Turning now to the evidence, we need do no more, to lay a foundation for a reversal or at least a modification of the order, than to discover that the evidence was insufficient to warrant the release of all the half retained, the effect of which was to release all the earnings that had been garnished. If, as we must, we eliminate all of an item of $65 for rent and all but $22 of an item of $195 for a dentist bill, the total remaining is $332.50, obviously too little to warrant the release of all the sum in the marshal's hands.

As to the "rent" the defendant testified on direct examination that it amounted to $65 per month. Under cross-examination he explained his answer. It developed that the house in which he and his family lived had belonged to his wife since 1951; that it was free and clear; that the $65 per month was the sum paid his wife's parents, who gave them the money to buy the house; that the last time the payment had been made was "a year and a half ago." When it was argued to the trial judge that no allowance should be made for rent, in view of this evidence, he stated: "I know, but rent is a necessary item that everybody pays." Of course this is not so, and it was not so in defendant's case. His wife's parents were at most general creditors, and any payment made to them was not for rent, and should not have been included among the items that made up the total necessary for the use of defendant's family.

As to the dentist bill, the defendant on direct, in response to the question: "Did you have any medical bills for the period thirty days prior to September 11th, the date of the levy?" replied "I had a dental bill for $195.00." Then these facts came out on cross-examination: shortly before the levy the defendant took his son to a dentist to have two of his front teeth fixed; the dentist "quoted me $195 for the job. The payments are only $22.00 each month"; the work has not yet been done.
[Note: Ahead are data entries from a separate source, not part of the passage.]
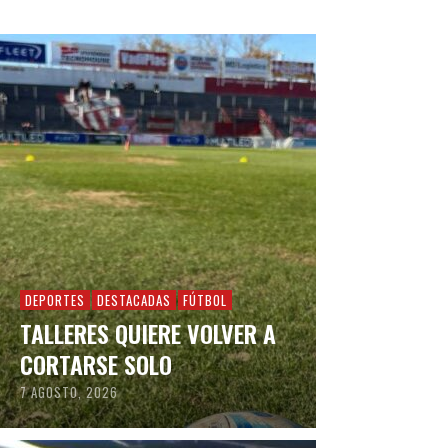
DEPORTES
DESTACADAS
FÚTBOL
TALLERES QUIERE VOLVER A
CORTARSE SOLO
7 AGOSTO, 2026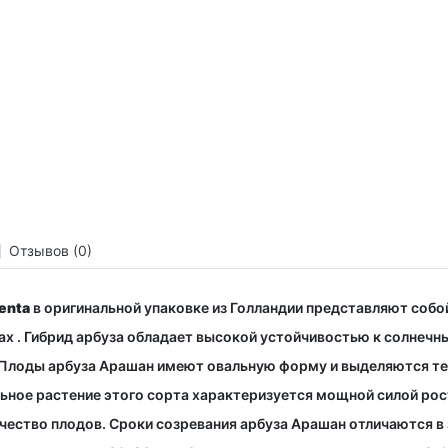
Отзывов (0)
enta
в оригинальной упаковке из Голландии представляют соб
вах . Гибрид арбуза обладает высокой устойчивостью к солнечн
Плоды арбуза Арашан имеют овальную форму и выделяются т
ьное растение этого сорта характеризуется мощной силой рос
чество плодов. Сроки созревания арбуза Арашан отличаются в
The defendant produced a bill from the dentist for October; the amount was $22.

[3] The effect of the testimony, direct and cross, was not to create a conflict in the evidence that authorized the trial court to believe the first statements, and to disregard the explanations that demonstrated that the first were erroneous [151 Cal. App. 2d Supp. 851] conclusions. In such a situation, the appellate court is not bound by the choice made by the trial judge. Wenban Estate, Inc. v. Hewlett (1924), 193 Cal. 675, 693 [227 P. 723]; Gardiner v. Holcomb (1927), 82 Cal. App. 342, 350 [255 P. 523]; Barton v. McDermott (1930), 108 Cal. App. 372, 380 [291 P. 591]; Baker v. Industrial Acc. Com. (1933), 135 Cal. App. 616, 624 [27 P.2d 769, 772]; Gamberg v. Industrial Acc. Com. (1934), 138 Cal. App. 424, 427 [32 P.2d 413, 414, 415].

[4] At the conclusion of the hearing the trial court announced that it was going to allow the exemption in full, stating "This man's expenses are over $570 per month." They totaled $570.50, if the item of $65 for rent and the dentist bill for $195 are included. Eliminating the former and reducing the latter to the sum actually due each month, $22, brings the total to $332.50. The release of all of the earnings was clearly not warranted.

[5] A question remains, calling for the exercise of our discretion. We may modify the order appealed from to provide that all but $120.03 should be released, or we may simply reverse the order for a rehearing before the trial court. We have determined that the latter course is most likely to achieve justice, under the law, in this case. We are led to this conclusion because in much of his testimony the defendant evinced great uncertainty. We are unwilling to stand upon his present figures. Moreover, if they are approximately correct, the parties will recognize the uselessness of further hearing, and the matter will be ended.

The order is reversed for a new hearing in the trial court.

Swain, J., and Kauffman, J., concurred.